That’s a direct quote from the first ex-Sub League 3-dan I ever interviewed.

I had the opportunity to speak with several of them, and they all had one match they would never forget.

Specifically–––one where they would have promoted if they had won.

“I had the advantage. My opponent was out of time. But, suddenly, I couldn’t read beyond a certain point. I convinced myself to make a move, any move, because I was ahead. Unfortunately, that loosened my hold on the match. Only once it was done did I realize my mistake and start doubting everything …… Next thing I knew, my opponent’s King had made it to my back row, nyugyoku. I did the same, but I obviously wouldn’t have enough points in win in a stalemate. So I resigned. I went to the restroom after the match only to see my opponent burst in and dive into one of the stalls. Part of me knew at that point I could’ve won if only I’d held out just a few more turns …… It’s a downhill slope from there.”

“I could tell from the formations that there was a checkmate somewhere, but I ran out of time and surrendered. That one formation came up in my dreams after that.
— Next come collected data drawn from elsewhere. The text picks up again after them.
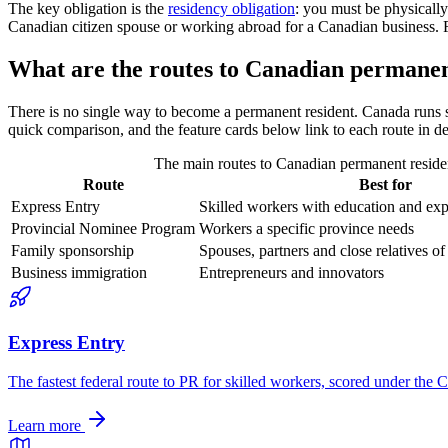
The key obligation is the
residency obligation
: you must be physically
Canadian citizen spouse or working abroad for a Canadian business. Fail
What are the routes to Canadian permanen
There is no single way to become a permanent resident. Canada runs s
quick comparison, and the feature cards below link to each route in de
The main routes to Canadian permanent residen
Route
Best for
Express Entry
Skilled workers with education and ex
Provincial Nominee Program
Workers a specific province needs
Family sponsorship
Spouses, partners and close relatives 
Business immigration
Entrepreneurs and innovators
Express Entry
The fastest federal route to PR for skilled workers, scored under th
Learn more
Then, years later, I found a 5-move checkmate. Although I’m glad it took me that long to find it, the regret would’ve killed me if I’d found it right away.”

Seeing one match clearly every night in dreams, like it happened yesterday …… I traveled all over to talk with many different people, but they all had the same thing to say.
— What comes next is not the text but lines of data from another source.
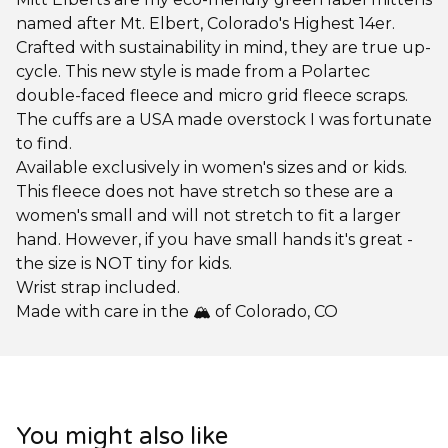
named after Mt. Elbert, Colorado's Highest 14er.
Crafted with sustainability in mind, they are true up-
cycle. This new style is made from a Polartec
double-faced fleece and micro grid fleece scraps.
The cuffs are a USA made overstock I was fortunate
to find.
Available exclusively in women's sizes and or kids.
This fleece does not have stretch so these are a
women's small and will not stretch to fit a larger
hand. However, if you have small hands it's great -
the size is NOT tiny for kids.
Wrist strap included.
Made with care in the 🏔️ of Colorado, CO
You might also like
The depth and severity of their scars taught me just how brutal the Sub League, and the 3-dan division, truly are.


While nowhere near the level that they had experienced, I went through a major setback myself.

I had aspirations of becoming a lawyer and entered law school after finishing college, but …… 12 years of studying weren’t enough to make that happen.

Suddenly I was 30.

Gearing up for my first year of life as something other than a student with no qualifications to my name, I thought I would never be needed by society. I had been around for 30 years, but wasted every single one of them. Even now, I remember the fear and anxiety I felt back then.
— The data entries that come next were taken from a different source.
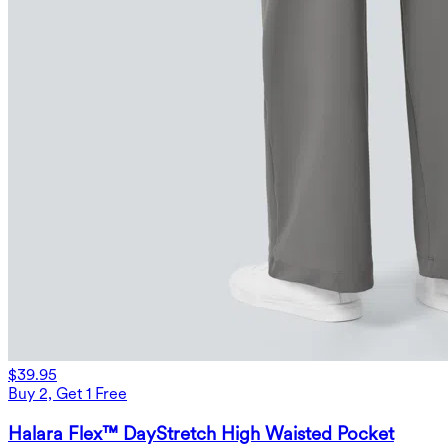
$39.95
Buy 2, Get 1 Free
Halara Flex™ DayStretch High Waisted Pocket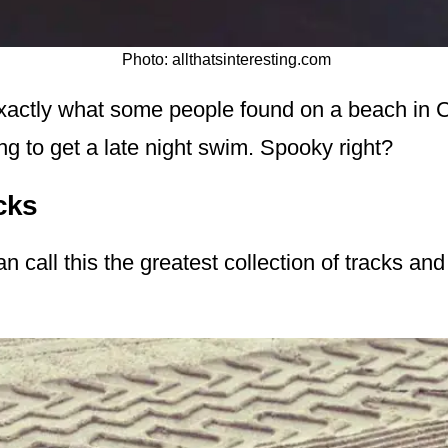
Photo: allthatsinteresting.com
 exactly what some people found on a beach in C
ng to get a late night swim. Spooky right?
cks
n call this the greatest collection of tracks and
Former classmates from my college days were having kids and climbing the ladder in their respective careers at that point. There were times when I was scared they had passed me by forever. Simply put, I had given up on myself. I can’t thank my grandfather and mother enough for continuing to believe in me.

The light novels I started writing to help pay for my tuition were now all I had left. Unfortunately, my work always got drowned out by what was popular at the time and wasn’t good enough that I felt comfortable calling myself an author. Light novels weren’t considered to be literature by most people at the time, either. I remember one of my former classmates now working at a bank asking me, “How much are you expecting to get for these?” at a class reunion. Without any counterarguments, I had to laugh it off and accept being the butt of their jokes. It made me want to write something that would sell at the very least.

However, it takes talent to break into the mainstream. Once I realized that was talent I didn’t have, I thought to myself, “I’ll write something that I would want to read. An intense story about people in a world that I like, people who battle against the kind of setbacks that I’ve gone through.”

The resulting The Ryuo’s Work Is Never Done! got better reviews than I ever imagined, and it gave me the opportunity to experience things that I gave up on long ago.

Keika and Hiuma were born from my own failures. I’m overjoyed that people can relate to their battles and empathize with their struggles. It makes me feel like the life I thought I had wasted might be worth something to someone else.

It’s for those very people that I’ll keep writing.

Struggles await even after achieving a dream, just as there is happiness when it doesn’t come true. I would be honored if you came to see how Ginko and Hiuma’s stories play out.